We capped off our day with bowlfuls of this easy to prepare Pumpkin Quinoa Chili. It comes together quickly with pantry ingredients, and after a 30-minute simmer to allow the flavors to develop, dinner is served. Fiber, protein, antioxidants – this vegetarian chili has it all. And the flavor? It definitely reads as chili, but the additions of pumpkin, brown sugar, and cinnamon give it a signature fall twist.
- 1 1/2 tablespoons extra virgin olive oil
- 1 1/2 cups diced onion
- Kosher salt
- 1 quart low-sodium chicken stock
- 2 14.5-ounce cans diced tomatoes, undrained
- 2 15-ounce cans black beans, drained and rinse
- 1 15-ounce can pumpkin puree (Libby’s is my fave!)
- 2 tablespoons brown sugar
- 1 tablespoon dried thyme
- 2 teaspoons chili powder
- 2 teaspoons ground cumin
- 1 teaspoon kosher salt
- 1 teaspoon paprika powder
- 3/8 teaspoon ground cinnamon
- 1/2 teaspoon cayenne pepper
- 1 bay leaf
- 1/2 cup uncooked quinoa
- Optional garnishes: thinly sliced green onions, sour cream, and/or grated cheese
- Heat the olive oil in a large pot over medium high heat. Add the onions, season with kosher salt, and sauté for 5-7 minutes until tender.

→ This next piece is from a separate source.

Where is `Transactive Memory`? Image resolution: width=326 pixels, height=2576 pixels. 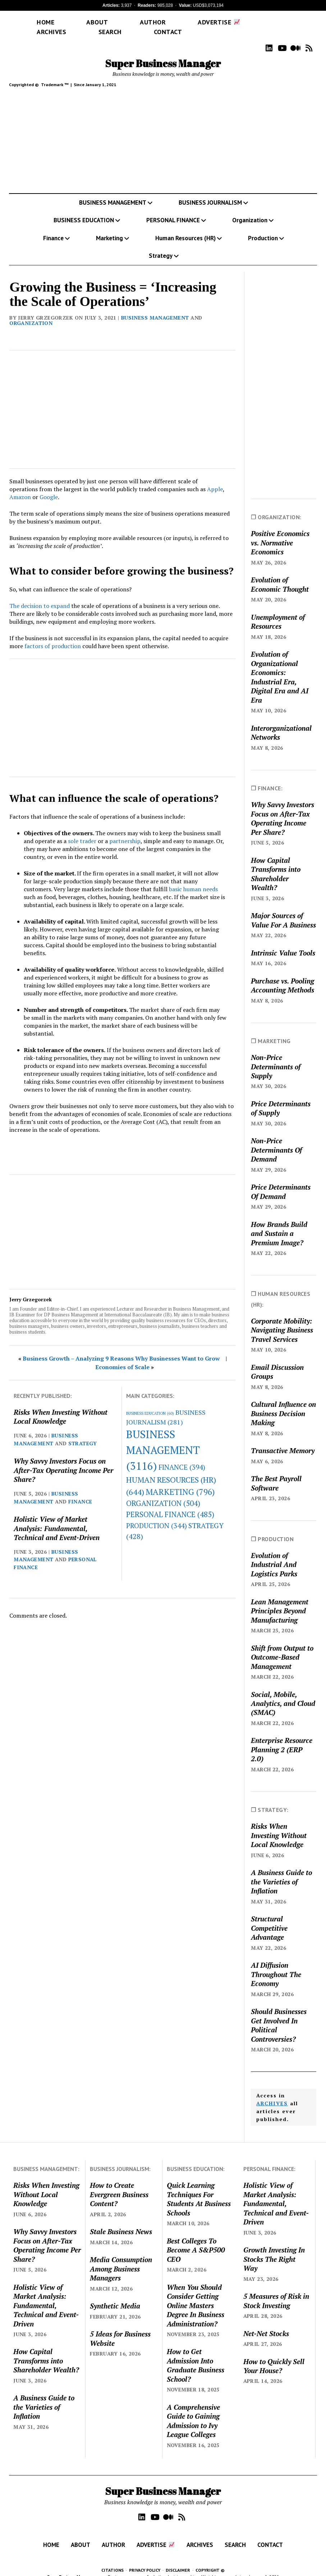 Transactive Memory is located at coordinates (282, 1440).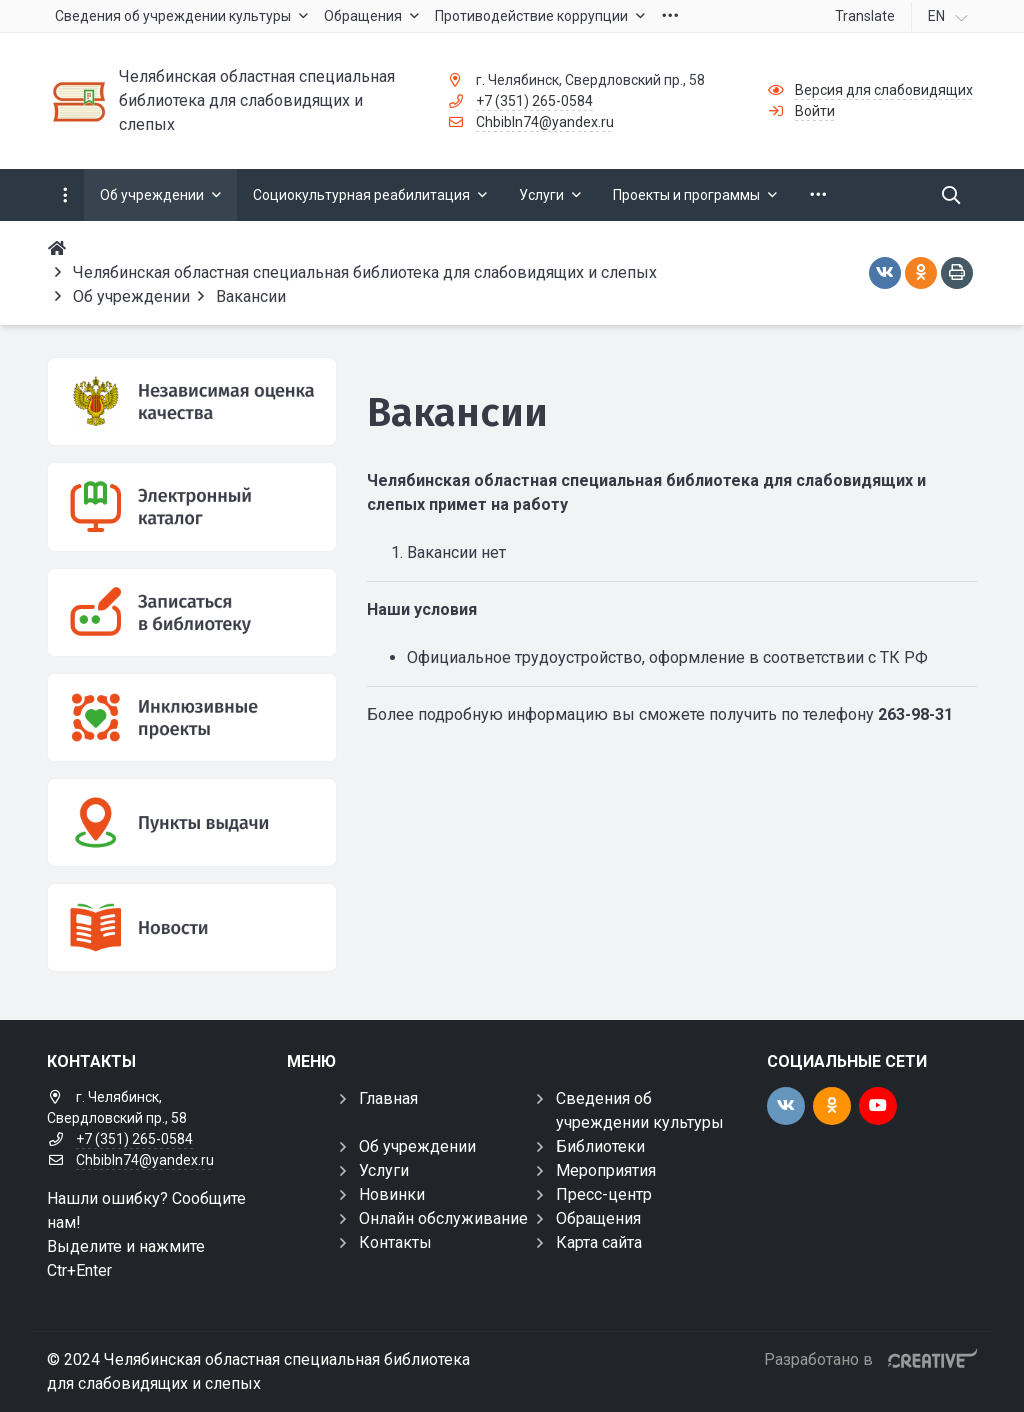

- Add the chicken stock, diced tomatoes, black beans, pumpkin puree, brown sugar, thyme, chili powder, cumin, salt, paprika, cinnamon, cayenne pepper, and bay leaf. Stir the ingredients to combine, heat to boiling, reduce heat to medium, and cook for 15 minutes, stirring occasionally.
- Add the quinoa, return to boiling, and cook for 15 minutes more, stirring occasionally. Taste and add additional salt if needed.
- Ladle into bowls and serve with garnishes, if desired.